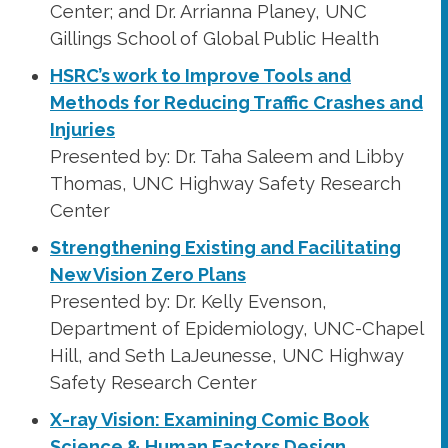
Center; and Dr. Arrianna Planey, UNC
Gillings School of Global Public Health
HSRC’s work to Improve Tools and
Methods for Reducing Traffic Crashes and
Injuries
Presented by: Dr. Taha Saleem and Libby
Thomas, UNC Highway Safety Research
Center
Strengthening Existing and Facilitating
New Vision Zero Plans
Presented by: Dr. Kelly Evenson,
Department of Epidemiology, UNC-Chapel
Hill, and Seth LaJeunesse, UNC Highway
Safety Research Center
X-ray Vision: Examining Comic Book
Science & Human Factors Design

-=-=-

* Your instructions:
Return every entry above word for word, leaving pictures out.

* Task solution:
Center; and Dr. Arrianna Planey, UNC
Gillings School of Global Public Health
HSRC’s work to Improve Tools and
Methods for Reducing Traffic Crashes and
Injuries
Presented by: Dr. Taha Saleem and Libby
Thomas, UNC Highway Safety Research
Center
Strengthening Existing and Facilitating
New Vision Zero Plans
Presented by: Dr. Kelly Evenson,
Department of Epidemiology, UNC-Chapel
Hill, and Seth LaJeunesse, UNC Highway
Safety Research Center
X-ray Vision: Examining Comic Book
Science & Human Factors Design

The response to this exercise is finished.